§ What needs to be done
Restate the records word for word. Include no pictures.

Bounding box prediction data

_ _ _ _ _ _ _

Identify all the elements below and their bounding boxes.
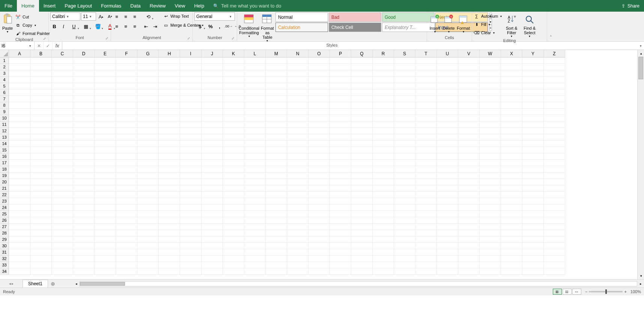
- hscroll-thumb[interactable]: [80, 282, 125, 286]
- cell[interactable]: [244, 77, 266, 83]
- cell[interactable]: [52, 249, 73, 256]
- cell[interactable]: [480, 224, 501, 230]
- cell-style-normal[interactable]: Normal: [275, 12, 328, 22]
- tab-review[interactable]: Review: [145, 0, 170, 12]
- cell[interactable]: [351, 243, 373, 249]
- cell[interactable]: [501, 96, 522, 102]
- cell[interactable]: [522, 83, 544, 89]
- row-header[interactable]: 17: [0, 160, 9, 166]
- column-header[interactable]: G: [137, 50, 159, 58]
- cut-button[interactable]: ✂️Cut: [15, 13, 50, 21]
- cell[interactable]: [266, 121, 287, 128]
- cell[interactable]: [116, 77, 137, 83]
- cell[interactable]: [244, 121, 266, 128]
- cell[interactable]: [544, 70, 565, 77]
- cell[interactable]: [373, 128, 394, 134]
- cell[interactable]: [351, 83, 373, 89]
- cell[interactable]: [458, 58, 480, 64]
- cell[interactable]: [266, 262, 287, 268]
- cell[interactable]: [480, 102, 501, 109]
- cell[interactable]: [522, 64, 544, 70]
- cell[interactable]: [287, 102, 308, 109]
- cell[interactable]: [30, 249, 52, 256]
- cell[interactable]: [287, 262, 308, 268]
- italic-button[interactable]: I: [59, 22, 68, 30]
- cell[interactable]: [266, 179, 287, 185]
- cell[interactable]: [501, 147, 522, 153]
- cell[interactable]: [394, 179, 415, 185]
- cell[interactable]: [223, 58, 244, 64]
- cell[interactable]: [308, 262, 330, 268]
- row-header[interactable]: 24: [0, 204, 9, 211]
- cell[interactable]: [308, 134, 330, 141]
- cell[interactable]: [244, 147, 266, 153]
- cell[interactable]: [480, 147, 501, 153]
- cell[interactable]: [308, 224, 330, 230]
- clear-button[interactable]: ⌫Clear▾: [474, 29, 502, 36]
- cell[interactable]: [330, 268, 351, 275]
- column-header[interactable]: R: [373, 50, 394, 58]
- cell[interactable]: [544, 256, 565, 262]
- cell[interactable]: [159, 115, 180, 121]
- cell[interactable]: [287, 243, 308, 249]
- cell[interactable]: [351, 115, 373, 121]
- cell[interactable]: [9, 224, 30, 230]
- cell[interactable]: [73, 204, 95, 211]
- cell[interactable]: [308, 179, 330, 185]
- page-break-view-button[interactable]: ▭: [572, 289, 581, 295]
- cell[interactable]: [437, 121, 458, 128]
- cell[interactable]: [95, 262, 116, 268]
- cell[interactable]: [394, 153, 415, 160]
- cell-style-explanatory-t-[interactable]: Explanatory T...: [382, 23, 435, 32]
- cell[interactable]: [480, 160, 501, 166]
- cell[interactable]: [95, 141, 116, 147]
- cell[interactable]: [30, 262, 52, 268]
- cell[interactable]: [73, 141, 95, 147]
- column-header[interactable]: Q: [351, 50, 373, 58]
- cell[interactable]: [137, 153, 159, 160]
- cell[interactable]: [308, 243, 330, 249]
- cell[interactable]: [159, 249, 180, 256]
- zoom-level[interactable]: 100%: [630, 289, 641, 294]
- cell[interactable]: [287, 77, 308, 83]
- cell[interactable]: [116, 128, 137, 134]
- cell[interactable]: [202, 236, 223, 243]
- row-header[interactable]: 23: [0, 198, 9, 204]
- tab-home[interactable]: Home: [17, 0, 39, 12]
- cell[interactable]: [180, 262, 202, 268]
- cell[interactable]: [501, 141, 522, 147]
- cell[interactable]: [308, 198, 330, 204]
- cell[interactable]: [544, 134, 565, 141]
- cell[interactable]: [437, 58, 458, 64]
- column-header[interactable]: Z: [544, 50, 565, 58]
- cell[interactable]: [244, 160, 266, 166]
- cell[interactable]: [415, 147, 437, 153]
- cell[interactable]: [137, 211, 159, 217]
- cell[interactable]: [415, 70, 437, 77]
- cell[interactable]: [287, 249, 308, 256]
- vscroll-thumb[interactable]: [638, 57, 643, 79]
- cell[interactable]: [415, 64, 437, 70]
- cell[interactable]: [223, 166, 244, 173]
- cell[interactable]: [52, 64, 73, 70]
- cell[interactable]: [373, 217, 394, 224]
- cell[interactable]: [287, 217, 308, 224]
- cell[interactable]: [480, 192, 501, 198]
- cell[interactable]: [522, 147, 544, 153]
- cell[interactable]: [95, 256, 116, 262]
- cell[interactable]: [180, 173, 202, 179]
- cell[interactable]: [522, 217, 544, 224]
- cell[interactable]: [330, 64, 351, 70]
- cell[interactable]: [9, 192, 30, 198]
- cell-style-bad[interactable]: Bad: [329, 12, 381, 22]
- cell[interactable]: [480, 249, 501, 256]
- cell[interactable]: [544, 262, 565, 268]
- insert-cells-button[interactable]: +Insert▾: [429, 12, 441, 34]
- cell[interactable]: [330, 224, 351, 230]
- align-right-button[interactable]: ≡: [131, 22, 139, 30]
- cell[interactable]: [137, 268, 159, 275]
- cell[interactable]: [522, 249, 544, 256]
- cell[interactable]: [394, 128, 415, 134]
- cell[interactable]: [458, 198, 480, 204]
- cell[interactable]: [480, 70, 501, 77]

_ _ _ _ _ _ _

§ Output of the exercise
Identify all the elements below and their bounding boxes.
- hscroll-thumb[interactable]: [80, 282, 125, 286]
- cell[interactable]: [244, 77, 266, 83]
- cell[interactable]: [52, 249, 73, 256]
- cell[interactable]: [480, 224, 501, 230]
- cell-style-normal[interactable]: Normal: [275, 12, 328, 22]
- tab-review[interactable]: Review: [145, 0, 170, 12]
- cell[interactable]: [351, 243, 373, 249]
- cell[interactable]: [501, 96, 522, 102]
- cell[interactable]: [522, 83, 544, 89]
- row-header[interactable]: 17: [0, 160, 9, 166]
- column-header[interactable]: G: [137, 50, 159, 58]
- cut-button[interactable]: ✂️Cut: [15, 13, 50, 21]
- cell[interactable]: [266, 121, 287, 128]
- cell[interactable]: [116, 77, 137, 83]
- cell[interactable]: [244, 121, 266, 128]
- cell[interactable]: [544, 70, 565, 77]
- cell[interactable]: [373, 128, 394, 134]
- cell[interactable]: [351, 83, 373, 89]
- cell[interactable]: [458, 58, 480, 64]
- cell[interactable]: [266, 262, 287, 268]
- cell[interactable]: [480, 102, 501, 109]
- cell[interactable]: [522, 64, 544, 70]
- cell[interactable]: [287, 102, 308, 109]
- cell[interactable]: [30, 249, 52, 256]
- cell[interactable]: [287, 262, 308, 268]
- italic-button[interactable]: I: [59, 22, 68, 30]
- cell[interactable]: [266, 179, 287, 185]
- cell[interactable]: [501, 147, 522, 153]
- cell[interactable]: [394, 179, 415, 185]
- cell[interactable]: [223, 58, 244, 64]
- cell[interactable]: [308, 262, 330, 268]
- row-header[interactable]: 24: [0, 204, 9, 211]
- cell[interactable]: [308, 134, 330, 141]
- cell[interactable]: [244, 147, 266, 153]
- cell[interactable]: [480, 147, 501, 153]
- cell[interactable]: [308, 224, 330, 230]
- clear-button[interactable]: ⌫Clear▾: [474, 29, 502, 36]
- cell[interactable]: [330, 268, 351, 275]
- column-header[interactable]: R: [373, 50, 394, 58]
- cell[interactable]: [544, 256, 565, 262]
- cell[interactable]: [159, 115, 180, 121]
- cell[interactable]: [287, 243, 308, 249]
- cell[interactable]: [351, 115, 373, 121]
- cell[interactable]: [9, 224, 30, 230]
- cell[interactable]: [73, 204, 95, 211]
- cell[interactable]: [308, 179, 330, 185]
- page-break-view-button[interactable]: ▭: [572, 289, 581, 295]
- cell[interactable]: [437, 121, 458, 128]
- cell[interactable]: [95, 262, 116, 268]
- cell[interactable]: [394, 153, 415, 160]
- cell-style-explanatory-t-[interactable]: Explanatory T...: [382, 23, 435, 32]
- cell[interactable]: [480, 160, 501, 166]
- cell[interactable]: [95, 141, 116, 147]
- cell[interactable]: [30, 262, 52, 268]
- cell[interactable]: [73, 141, 95, 147]
- column-header[interactable]: Q: [351, 50, 373, 58]
- cell[interactable]: [137, 153, 159, 160]
- cell[interactable]: [308, 243, 330, 249]
- cell[interactable]: [159, 249, 180, 256]
- zoom-level[interactable]: 100%: [630, 289, 641, 294]
- cell[interactable]: [287, 77, 308, 83]
- cell[interactable]: [116, 128, 137, 134]
- cell[interactable]: [202, 236, 223, 243]
- row-header[interactable]: 23: [0, 198, 9, 204]
- tab-home[interactable]: Home: [17, 0, 39, 12]
- cell[interactable]: [180, 262, 202, 268]
- cell[interactable]: [501, 141, 522, 147]
- cell[interactable]: [308, 198, 330, 204]
- cell[interactable]: [544, 134, 565, 141]
- cell[interactable]: [437, 58, 458, 64]
- column-header[interactable]: Z: [544, 50, 565, 58]
- cell[interactable]: [244, 160, 266, 166]
- cell[interactable]: [415, 147, 437, 153]
- cell[interactable]: [137, 211, 159, 217]
- cell[interactable]: [415, 70, 437, 77]
- cell[interactable]: [287, 249, 308, 256]
- vscroll-thumb[interactable]: [638, 57, 643, 79]
- cell[interactable]: [415, 64, 437, 70]
- cell[interactable]: [223, 166, 244, 173]
- cell[interactable]: [52, 64, 73, 70]
- cell[interactable]: [373, 217, 394, 224]
- cell[interactable]: [287, 217, 308, 224]
- cell[interactable]: [480, 192, 501, 198]
- cell[interactable]: [522, 147, 544, 153]
- cell[interactable]: [95, 256, 116, 262]
- cell[interactable]: [180, 173, 202, 179]
- cell[interactable]: [522, 217, 544, 224]
- cell[interactable]: [330, 64, 351, 70]
- cell[interactable]: [9, 192, 30, 198]
- cell-style-bad[interactable]: Bad: [329, 12, 381, 22]
- cell[interactable]: [480, 249, 501, 256]
- cell[interactable]: [544, 262, 565, 268]
- insert-cells-button[interactable]: +Insert▾: [429, 12, 441, 34]
- cell[interactable]: [330, 224, 351, 230]
- align-right-button[interactable]: ≡: [131, 22, 139, 30]
- cell[interactable]: [137, 268, 159, 275]
- cell[interactable]: [522, 249, 544, 256]
- cell[interactable]: [394, 128, 415, 134]
- cell[interactable]: [458, 198, 480, 204]
- cell[interactable]: [480, 70, 501, 77]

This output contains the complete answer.